文摘Objective To study DNA ploidy and genetic changes in the different stages of neoplastic growth in the vocal cord, as well as their biological behavior, for further recognition of the lesions of carcinoma in situ and early carcinoma. Methods 18 tumor lesions of the vocal cord were DNA analyzed by laser scanning cytometry and followed up, and 62 lesions were immunohistochemically investigated for p53, Ki67 and Bcl-X, and with main observation on carcinomas in situ (CISs) and early microinvasive carcinomas (EMICs) which were compared with invasive carcinomas and polyps. Results DNA analysis showed that almost all the CISs and EMICs were diploidy, while 90% invasive carcinomas were aneuploidy. Follow-up data displayed that no one died of the tumor in CIS and EMIC, as well as in the patients with diploidy tumor, and all the patients died of the tumors were with anueploidy tumor.

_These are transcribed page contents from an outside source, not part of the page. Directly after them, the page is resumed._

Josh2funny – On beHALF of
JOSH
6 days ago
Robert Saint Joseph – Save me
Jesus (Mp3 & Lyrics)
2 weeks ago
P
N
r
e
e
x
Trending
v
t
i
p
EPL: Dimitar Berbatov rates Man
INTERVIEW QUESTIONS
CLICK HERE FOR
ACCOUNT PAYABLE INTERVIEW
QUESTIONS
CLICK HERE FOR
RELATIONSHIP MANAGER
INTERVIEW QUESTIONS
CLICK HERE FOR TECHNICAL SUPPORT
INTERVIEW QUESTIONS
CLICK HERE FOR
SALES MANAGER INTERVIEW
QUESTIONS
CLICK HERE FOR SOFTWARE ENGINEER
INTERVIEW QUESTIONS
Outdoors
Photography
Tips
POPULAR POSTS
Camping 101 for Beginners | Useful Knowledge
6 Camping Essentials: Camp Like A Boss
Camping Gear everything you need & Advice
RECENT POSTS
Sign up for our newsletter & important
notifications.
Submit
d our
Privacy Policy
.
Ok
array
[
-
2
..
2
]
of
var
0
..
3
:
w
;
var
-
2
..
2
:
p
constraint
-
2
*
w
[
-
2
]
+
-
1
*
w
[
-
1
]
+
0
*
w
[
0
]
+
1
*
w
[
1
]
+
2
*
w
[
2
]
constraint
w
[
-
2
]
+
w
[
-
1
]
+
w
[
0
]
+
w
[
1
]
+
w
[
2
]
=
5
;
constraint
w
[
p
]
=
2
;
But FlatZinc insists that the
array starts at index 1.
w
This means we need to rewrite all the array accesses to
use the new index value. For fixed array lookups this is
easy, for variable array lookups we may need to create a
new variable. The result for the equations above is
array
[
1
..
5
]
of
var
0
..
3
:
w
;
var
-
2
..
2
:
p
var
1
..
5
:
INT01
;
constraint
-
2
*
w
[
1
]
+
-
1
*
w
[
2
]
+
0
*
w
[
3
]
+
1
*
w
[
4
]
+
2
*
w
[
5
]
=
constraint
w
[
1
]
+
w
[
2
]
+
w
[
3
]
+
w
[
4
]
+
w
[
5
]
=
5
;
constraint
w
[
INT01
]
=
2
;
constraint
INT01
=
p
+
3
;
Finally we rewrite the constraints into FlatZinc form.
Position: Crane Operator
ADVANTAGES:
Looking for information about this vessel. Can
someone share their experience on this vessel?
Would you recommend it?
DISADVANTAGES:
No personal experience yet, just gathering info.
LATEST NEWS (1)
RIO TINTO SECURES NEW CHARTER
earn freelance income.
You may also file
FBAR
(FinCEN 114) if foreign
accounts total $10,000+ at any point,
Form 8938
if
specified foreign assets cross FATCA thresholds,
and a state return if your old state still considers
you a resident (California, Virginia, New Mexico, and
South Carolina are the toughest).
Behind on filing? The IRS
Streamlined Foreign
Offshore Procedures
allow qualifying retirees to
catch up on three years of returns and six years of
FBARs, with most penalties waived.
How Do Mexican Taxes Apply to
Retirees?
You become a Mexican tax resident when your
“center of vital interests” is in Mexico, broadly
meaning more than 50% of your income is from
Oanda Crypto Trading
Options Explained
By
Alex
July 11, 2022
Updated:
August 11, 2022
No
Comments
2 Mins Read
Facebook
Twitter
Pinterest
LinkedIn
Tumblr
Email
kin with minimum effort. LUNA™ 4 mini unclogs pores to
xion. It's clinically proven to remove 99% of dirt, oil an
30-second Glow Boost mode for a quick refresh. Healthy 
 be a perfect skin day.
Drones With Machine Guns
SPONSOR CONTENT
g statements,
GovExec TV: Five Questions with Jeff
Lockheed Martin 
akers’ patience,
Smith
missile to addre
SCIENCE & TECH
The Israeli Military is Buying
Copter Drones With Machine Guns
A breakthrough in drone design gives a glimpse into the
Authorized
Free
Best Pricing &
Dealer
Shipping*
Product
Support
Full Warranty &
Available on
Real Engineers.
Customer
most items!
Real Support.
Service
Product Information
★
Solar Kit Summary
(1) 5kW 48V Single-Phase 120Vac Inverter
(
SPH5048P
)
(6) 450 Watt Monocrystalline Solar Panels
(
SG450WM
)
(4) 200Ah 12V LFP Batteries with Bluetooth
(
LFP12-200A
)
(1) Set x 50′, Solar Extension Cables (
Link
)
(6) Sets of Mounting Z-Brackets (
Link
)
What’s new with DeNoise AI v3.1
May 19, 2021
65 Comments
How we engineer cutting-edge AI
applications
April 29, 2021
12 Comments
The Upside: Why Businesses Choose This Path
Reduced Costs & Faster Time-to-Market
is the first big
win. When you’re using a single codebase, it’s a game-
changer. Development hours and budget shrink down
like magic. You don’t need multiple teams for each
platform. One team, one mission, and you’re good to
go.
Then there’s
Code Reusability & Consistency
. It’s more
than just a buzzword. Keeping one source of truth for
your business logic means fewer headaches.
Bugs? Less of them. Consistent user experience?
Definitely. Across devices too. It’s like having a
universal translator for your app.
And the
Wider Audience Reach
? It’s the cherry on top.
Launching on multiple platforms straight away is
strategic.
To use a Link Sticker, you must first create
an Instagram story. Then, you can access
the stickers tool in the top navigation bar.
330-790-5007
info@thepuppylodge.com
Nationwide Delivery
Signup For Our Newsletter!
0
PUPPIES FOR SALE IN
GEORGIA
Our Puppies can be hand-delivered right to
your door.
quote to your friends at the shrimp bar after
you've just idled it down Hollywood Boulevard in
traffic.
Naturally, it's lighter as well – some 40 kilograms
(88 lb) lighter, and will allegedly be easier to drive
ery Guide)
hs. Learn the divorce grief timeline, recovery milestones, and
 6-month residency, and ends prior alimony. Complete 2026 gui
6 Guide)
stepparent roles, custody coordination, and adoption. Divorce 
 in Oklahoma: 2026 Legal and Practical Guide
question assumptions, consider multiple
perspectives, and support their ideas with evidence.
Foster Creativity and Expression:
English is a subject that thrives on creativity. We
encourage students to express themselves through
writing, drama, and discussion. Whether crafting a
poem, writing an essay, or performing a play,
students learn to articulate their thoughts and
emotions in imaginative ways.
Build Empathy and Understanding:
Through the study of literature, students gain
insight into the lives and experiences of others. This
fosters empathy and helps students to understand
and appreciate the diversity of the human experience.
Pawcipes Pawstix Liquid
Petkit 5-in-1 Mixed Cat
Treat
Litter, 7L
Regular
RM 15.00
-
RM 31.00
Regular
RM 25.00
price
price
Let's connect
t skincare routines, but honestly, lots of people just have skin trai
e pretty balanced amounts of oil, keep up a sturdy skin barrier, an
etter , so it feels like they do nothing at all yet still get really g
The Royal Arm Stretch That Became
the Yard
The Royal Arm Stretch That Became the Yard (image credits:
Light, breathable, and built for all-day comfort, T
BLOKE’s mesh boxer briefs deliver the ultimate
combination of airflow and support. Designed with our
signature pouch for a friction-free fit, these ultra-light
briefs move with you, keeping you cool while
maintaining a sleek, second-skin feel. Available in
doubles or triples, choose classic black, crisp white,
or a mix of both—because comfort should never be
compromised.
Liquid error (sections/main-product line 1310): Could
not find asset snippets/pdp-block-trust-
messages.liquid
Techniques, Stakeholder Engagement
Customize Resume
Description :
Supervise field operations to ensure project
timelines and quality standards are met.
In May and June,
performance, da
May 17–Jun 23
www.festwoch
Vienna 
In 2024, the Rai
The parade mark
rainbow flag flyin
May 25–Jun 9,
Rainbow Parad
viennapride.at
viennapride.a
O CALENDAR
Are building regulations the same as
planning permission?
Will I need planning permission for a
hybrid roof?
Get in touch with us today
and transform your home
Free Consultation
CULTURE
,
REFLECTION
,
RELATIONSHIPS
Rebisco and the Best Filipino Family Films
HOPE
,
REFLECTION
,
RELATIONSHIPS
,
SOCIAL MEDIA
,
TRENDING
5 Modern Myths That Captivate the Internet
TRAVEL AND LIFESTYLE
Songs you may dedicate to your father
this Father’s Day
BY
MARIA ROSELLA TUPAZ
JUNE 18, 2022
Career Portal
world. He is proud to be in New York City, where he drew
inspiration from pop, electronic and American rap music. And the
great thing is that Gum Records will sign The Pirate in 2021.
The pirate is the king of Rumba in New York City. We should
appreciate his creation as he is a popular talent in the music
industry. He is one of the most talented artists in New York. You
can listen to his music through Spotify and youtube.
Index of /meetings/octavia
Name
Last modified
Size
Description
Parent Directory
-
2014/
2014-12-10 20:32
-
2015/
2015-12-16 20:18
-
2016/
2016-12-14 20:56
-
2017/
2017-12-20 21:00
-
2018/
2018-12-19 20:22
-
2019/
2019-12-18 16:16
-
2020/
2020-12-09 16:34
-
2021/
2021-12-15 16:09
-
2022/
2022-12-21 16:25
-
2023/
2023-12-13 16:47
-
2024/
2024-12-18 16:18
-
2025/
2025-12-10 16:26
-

Immunohistochemically, 86% of CIS and EMIC and 91% of invasive carcinoma expressed p53 protein, and the positivities for Ki67 in them were respectively 29% and 27%, which were very significantly different from those of polyps of the vocal cord(P<0.001). In contrast, expression of Bcl-X were decreasing from benign to malignant lesions, and it was lowest in the invasive carcinomas, significantly different from that of polyp(P=0.002). Conclusion The present study showed that there were differences of DNA ploidy and genetic expressions among benign lesions, CISs and EMICs, and invasive carcinomas of the vocal cord, indicating that they might be different in biological entities. CIS of the vocal cord could be considered as a borderline lesion, and is better to receive conservative treatment. Moreover, p53 protein determination combined with Ki67 would be helpful in diagnosis of the carcinomas of the vocal cord.